-- Records shown --

+---+

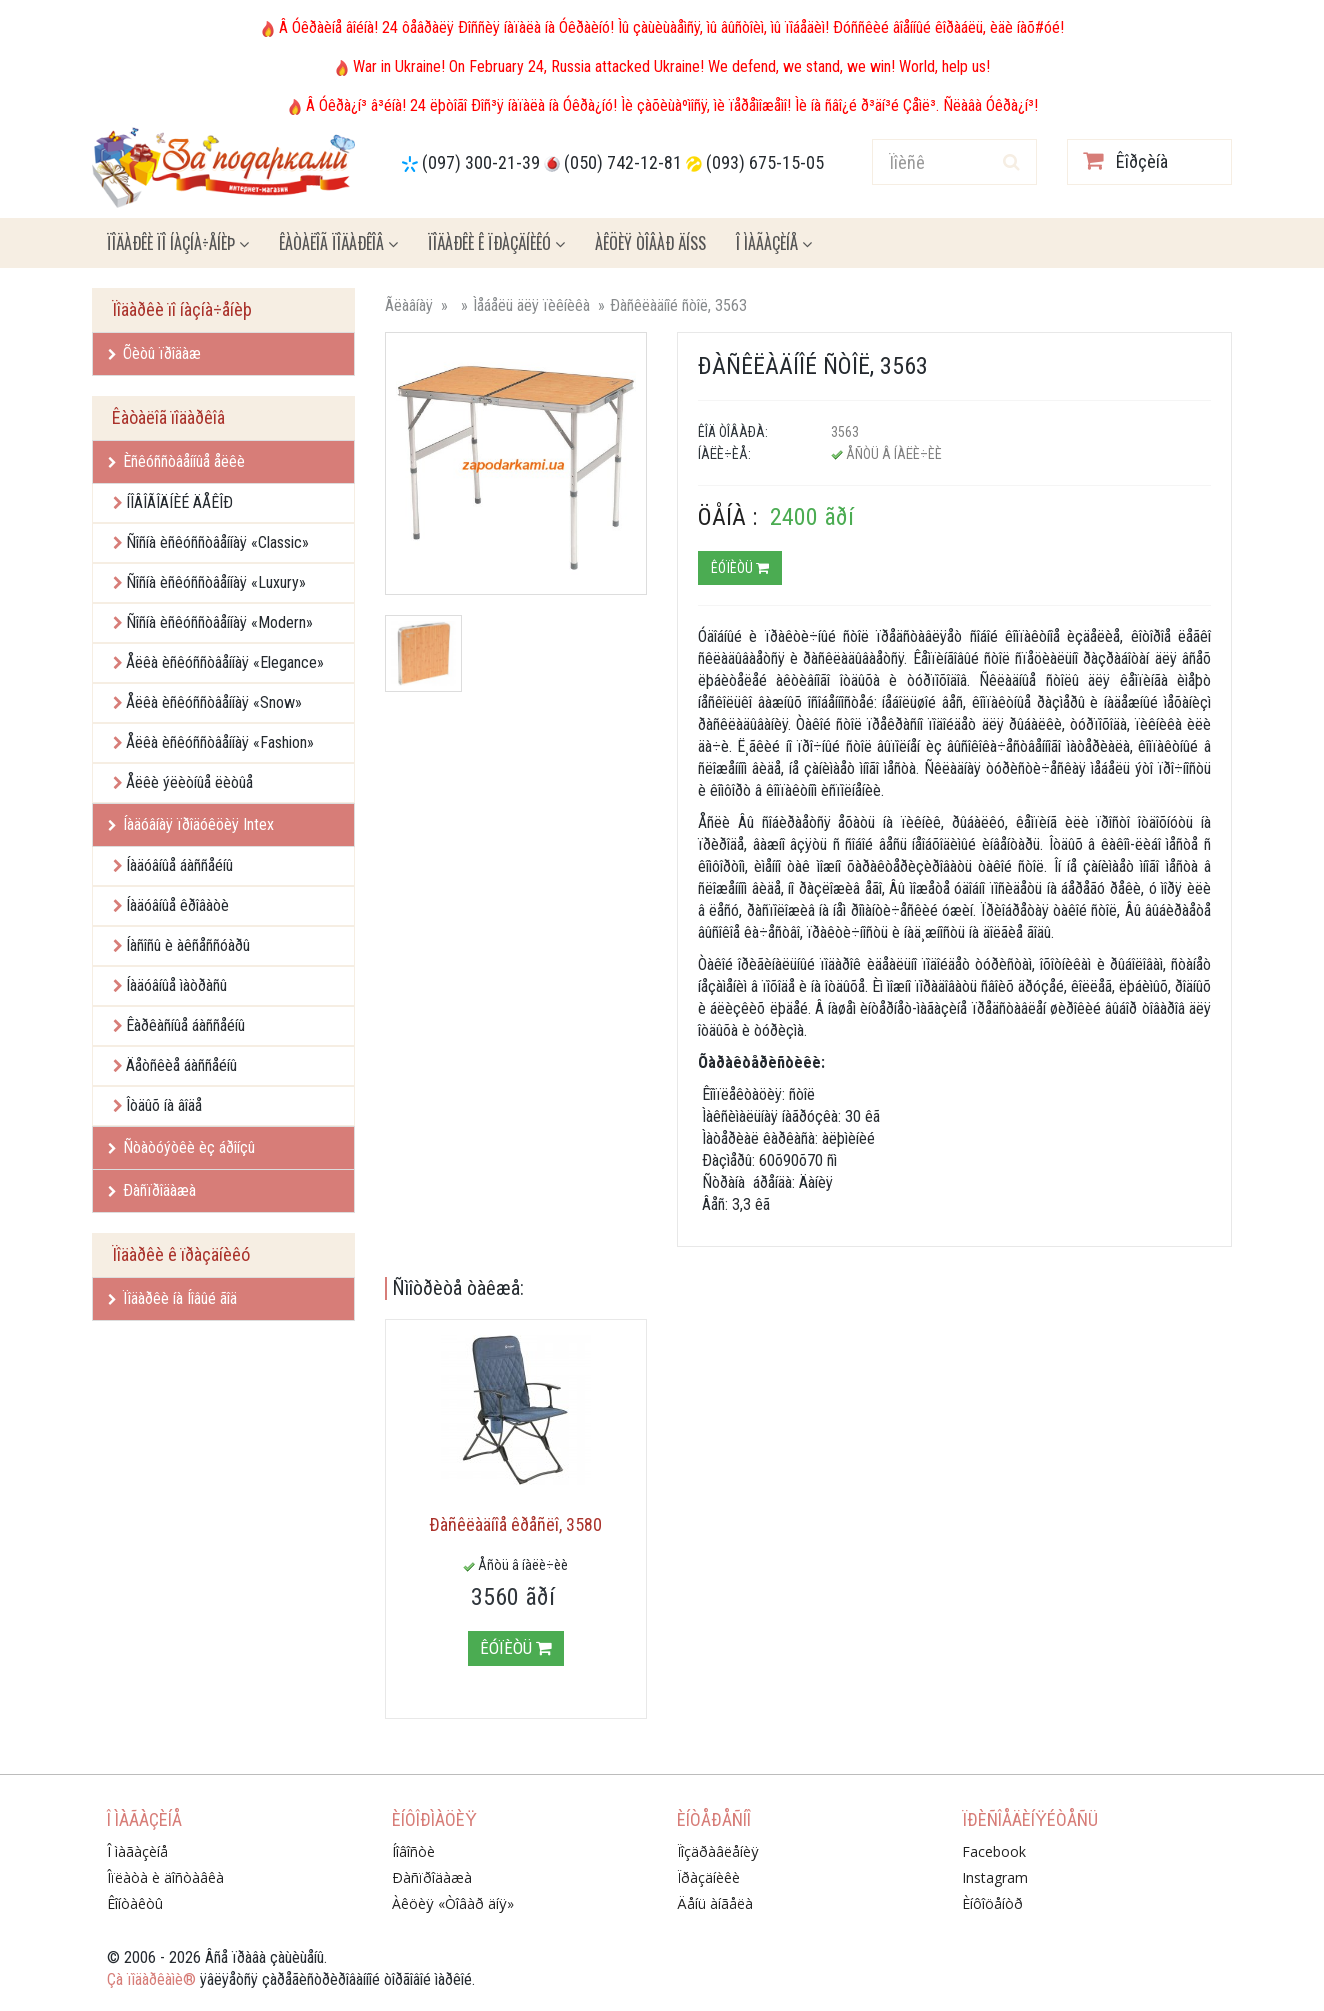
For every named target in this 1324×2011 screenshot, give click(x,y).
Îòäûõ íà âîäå (164, 1105)
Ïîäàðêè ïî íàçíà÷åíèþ (178, 243)
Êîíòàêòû (135, 1903)
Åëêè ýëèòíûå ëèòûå (189, 782)
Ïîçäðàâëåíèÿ (718, 1851)
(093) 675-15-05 (765, 162)
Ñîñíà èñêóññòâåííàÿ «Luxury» (216, 582)
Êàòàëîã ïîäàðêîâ (338, 243)
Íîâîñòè (413, 1851)
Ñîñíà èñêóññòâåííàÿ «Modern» (219, 622)
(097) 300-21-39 (481, 162)
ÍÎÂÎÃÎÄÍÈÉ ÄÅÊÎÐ (179, 502)
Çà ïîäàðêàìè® (151, 1979)
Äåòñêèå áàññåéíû (181, 1065)
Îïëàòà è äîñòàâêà (165, 1877)
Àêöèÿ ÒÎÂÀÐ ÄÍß (650, 243)
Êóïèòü (740, 568)
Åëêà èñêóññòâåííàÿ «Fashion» (220, 742)
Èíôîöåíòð (992, 1903)
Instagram (995, 1877)
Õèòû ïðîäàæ (154, 353)
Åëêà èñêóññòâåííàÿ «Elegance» (225, 662)
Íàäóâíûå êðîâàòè (177, 905)
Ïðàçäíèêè (708, 1877)
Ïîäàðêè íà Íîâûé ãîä (172, 1298)
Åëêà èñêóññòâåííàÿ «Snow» (214, 702)
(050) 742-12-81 (623, 162)
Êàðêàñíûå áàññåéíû (185, 1025)
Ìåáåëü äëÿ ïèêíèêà (531, 305)
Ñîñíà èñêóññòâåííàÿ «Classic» (217, 542)
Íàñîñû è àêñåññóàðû (188, 945)
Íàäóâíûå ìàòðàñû (176, 985)
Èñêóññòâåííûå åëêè (176, 461)
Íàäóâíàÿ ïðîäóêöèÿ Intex (191, 824)
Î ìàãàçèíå (774, 243)
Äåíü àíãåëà (715, 1903)
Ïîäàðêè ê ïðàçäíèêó (496, 243)
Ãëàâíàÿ (409, 305)
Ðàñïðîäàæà (152, 1190)
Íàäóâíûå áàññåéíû (179, 865)
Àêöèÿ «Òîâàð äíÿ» (453, 1903)
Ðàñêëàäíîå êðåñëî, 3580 (515, 1524)
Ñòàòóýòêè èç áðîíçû (181, 1147)
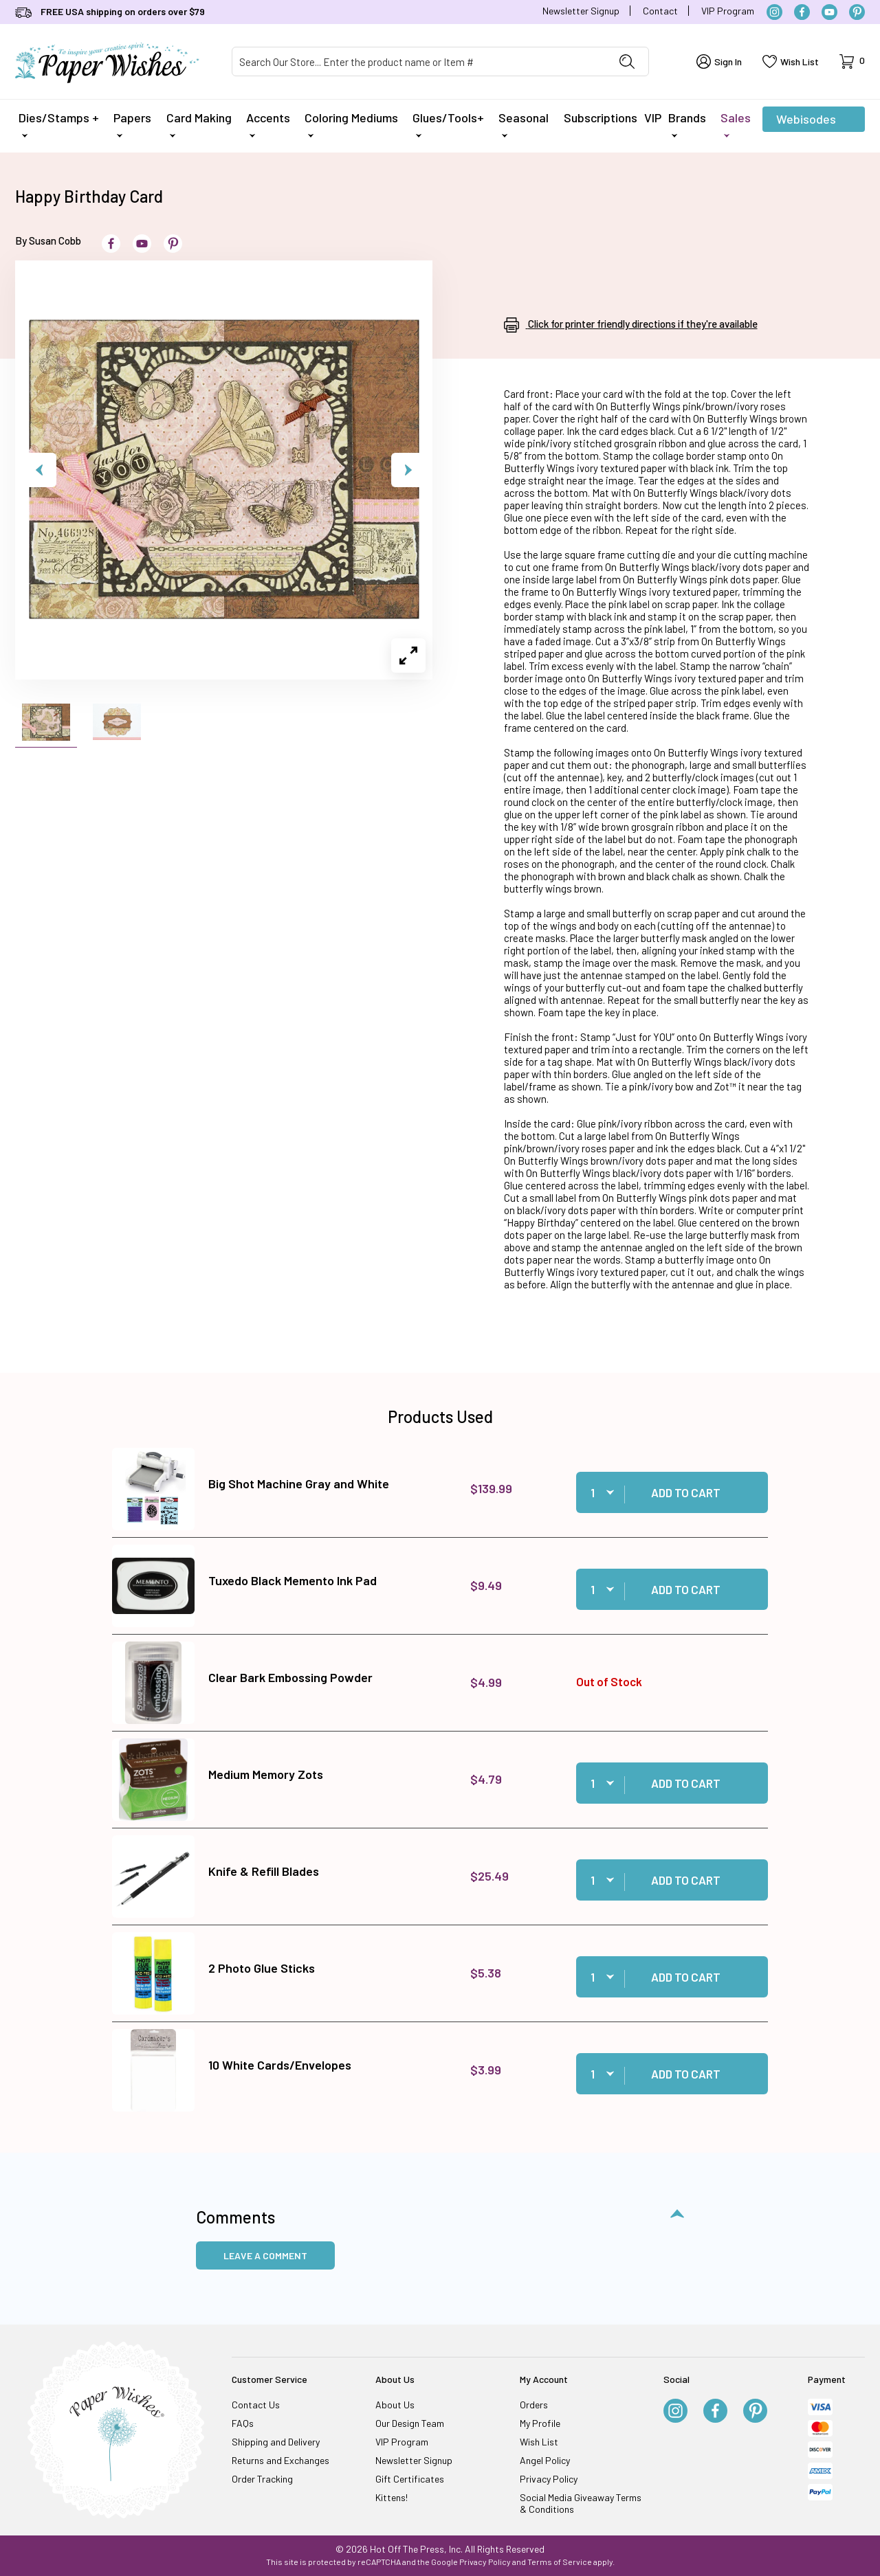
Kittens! (391, 2497)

+---+

Repeat every line of the data above exactly, but drop the pictures.

-- Task solution --
For every named target in this 1324×2011 screenshot, give click(x,y).
Îòäûõ íà âîäå (164, 1105)
Ïîäàðêè ïî íàçíà÷åíèþ (178, 243)
Êîíòàêòû (135, 1903)
Åëêè ýëèòíûå ëèòûå (189, 782)
Ïîçäðàâëåíèÿ (718, 1851)
(093) 675-15-05 (765, 162)
Ñîñíà èñêóññòâåííàÿ «Luxury» (216, 582)
Êàòàëîã ïîäàðêîâ (338, 243)
Íîâîñòè (413, 1851)
Ñîñíà èñêóññòâåííàÿ «Modern» (219, 622)
(097) 300-21-39 (481, 162)
ÍÎÂÎÃÎÄÍÈÉ ÄÅÊÎÐ (179, 502)
Çà ïîäàðêàìè® (151, 1979)
Äåòñêèå áàññåéíû (181, 1065)
Îïëàòà è äîñòàâêà (165, 1877)
Àêöèÿ ÒÎÂÀÐ ÄÍß (650, 243)
Êóïèòü (740, 568)
Åëêà èñêóññòâåííàÿ «Fashion» (220, 742)
Èíôîöåíòð (992, 1903)
Instagram (995, 1877)
Õèòû ïðîäàæ (154, 353)
Åëêà èñêóññòâåííàÿ «Elegance» (225, 662)
Íàäóâíûå êðîâàòè (177, 905)
Ïðàçäíèêè (708, 1877)
Ïîäàðêè íà Íîâûé ãîä (172, 1298)
Åëêà èñêóññòâåííàÿ «Snow» (214, 702)
(050) 742-12-81 (623, 162)
Êàðêàñíûå áàññåéíû (185, 1025)
Ìåáåëü äëÿ ïèêíèêà (531, 305)
Ñîñíà èñêóññòâåííàÿ «Classic» (217, 542)
Íàñîñû è àêñåññóàðû (188, 945)
Íàäóâíûå ìàòðàñû (176, 985)
Èñêóññòâåííûå åëêè (176, 461)
Íàäóâíàÿ ïðîäóêöèÿ Intex (191, 824)
Î ìàãàçèíå (774, 243)
Äåíü àíãåëà (715, 1903)
Ïîäàðêè ê ïðàçäíèêó (496, 243)
Ãëàâíàÿ (409, 305)
Ðàñïðîäàæà (152, 1190)
Íàäóâíûå áàññåéíû (179, 865)
Àêöèÿ «Òîâàð äíÿ» (453, 1903)
Ðàñêëàäíîå êðåñëî, 3580 (515, 1524)
Ñòàòóýòêè èç áðîíçû (181, 1147)
Kittens! (391, 2497)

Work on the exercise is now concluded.